━━━━━ EXTRACTED DATA ━━━━━

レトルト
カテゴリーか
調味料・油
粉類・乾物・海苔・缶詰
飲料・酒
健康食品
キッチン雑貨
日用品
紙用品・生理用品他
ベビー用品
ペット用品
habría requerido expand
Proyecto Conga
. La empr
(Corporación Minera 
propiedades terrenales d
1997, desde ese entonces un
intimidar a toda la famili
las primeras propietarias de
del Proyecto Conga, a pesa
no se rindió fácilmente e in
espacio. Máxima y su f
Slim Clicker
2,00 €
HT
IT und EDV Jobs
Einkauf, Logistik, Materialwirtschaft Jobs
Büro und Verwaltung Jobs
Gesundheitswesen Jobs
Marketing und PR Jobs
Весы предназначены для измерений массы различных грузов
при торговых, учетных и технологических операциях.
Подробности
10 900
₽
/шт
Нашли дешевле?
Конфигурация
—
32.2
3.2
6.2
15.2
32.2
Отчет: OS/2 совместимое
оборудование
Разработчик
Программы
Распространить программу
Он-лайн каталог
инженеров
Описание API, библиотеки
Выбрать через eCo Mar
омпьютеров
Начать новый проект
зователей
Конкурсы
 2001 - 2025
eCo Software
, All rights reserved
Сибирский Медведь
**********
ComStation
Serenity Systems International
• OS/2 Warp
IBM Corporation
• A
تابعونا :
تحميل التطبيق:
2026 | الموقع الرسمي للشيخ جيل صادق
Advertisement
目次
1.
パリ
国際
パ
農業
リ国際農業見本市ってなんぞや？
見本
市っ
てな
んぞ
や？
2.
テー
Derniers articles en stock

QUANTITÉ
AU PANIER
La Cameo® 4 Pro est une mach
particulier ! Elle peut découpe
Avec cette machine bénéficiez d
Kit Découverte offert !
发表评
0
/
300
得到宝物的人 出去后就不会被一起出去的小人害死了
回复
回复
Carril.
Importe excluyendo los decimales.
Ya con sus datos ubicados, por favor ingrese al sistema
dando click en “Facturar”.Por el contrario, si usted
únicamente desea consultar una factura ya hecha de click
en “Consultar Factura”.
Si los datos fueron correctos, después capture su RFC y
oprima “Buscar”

━━━━━

EXERCISE PROMPT: Would you copy out all the entries above without changing a single character?

RESULT FOR THIS EXERCISE:
レトルト
カテゴリーか
調味料・油
粉類・乾物・海苔・缶詰
飲料・酒
健康食品
キッチン雑貨
日用品
紙用品・生理用品他
ベビー用品
ペット用品
habría requerido expand
Proyecto Conga
. La empr
(Corporación Minera 
propiedades terrenales d
1997, desde ese entonces un
intimidar a toda la famili
las primeras propietarias de
del Proyecto Conga, a pesa
no se rindió fácilmente e in
espacio. Máxima y su f
Slim Clicker
2,00 €
HT
IT und EDV Jobs
Einkauf, Logistik, Materialwirtschaft Jobs
Büro und Verwaltung Jobs
Gesundheitswesen Jobs
Marketing und PR Jobs
Весы предназначены для измерений массы различных грузов
при торговых, учетных и технологических операциях.
Подробности
10 900
₽
/шт
Нашли дешевле?
Конфигурация
—
32.2
3.2
6.2
15.2
32.2
Отчет: OS/2 совместимое
оборудование
Разработчик
Программы
Распространить программу
Он-лайн каталог
инженеров
Описание API, библиотеки
Выбрать через eCo Mar
омпьютеров
Начать новый проект
зователей
Конкурсы
 2001 - 2025
eCo Software
, All rights reserved
Сибирский Медведь
**********
ComStation
Serenity Systems International
• OS/2 Warp
IBM Corporation
• A
تابعونا :
تحميل التطبيق:
2026 | الموقع الرسمي للشيخ جيل صادق
Advertisement
目次
1.
パリ
国際
パ
農業
リ国際農業見本市ってなんぞや？
見本
市っ
てな
んぞ
や？
2.
テー
Derniers articles en stock

QUANTITÉ
AU PANIER
La Cameo® 4 Pro est une mach
particulier ! Elle peut découpe
Avec cette machine bénéficiez d
Kit Découverte offert !
发表评
0
/
300
得到宝物的人 出去后就不会被一起出去的小人害死了
回复
回复
Carril.
Importe excluyendo los decimales.
Ya con sus datos ubicados, por favor ingrese al sistema
dando click en “Facturar”.Por el contrario, si usted
únicamente desea consultar una factura ya hecha de click
en “Consultar Factura”.
Si los datos fueron correctos, después capture su RFC y
oprima “Buscar”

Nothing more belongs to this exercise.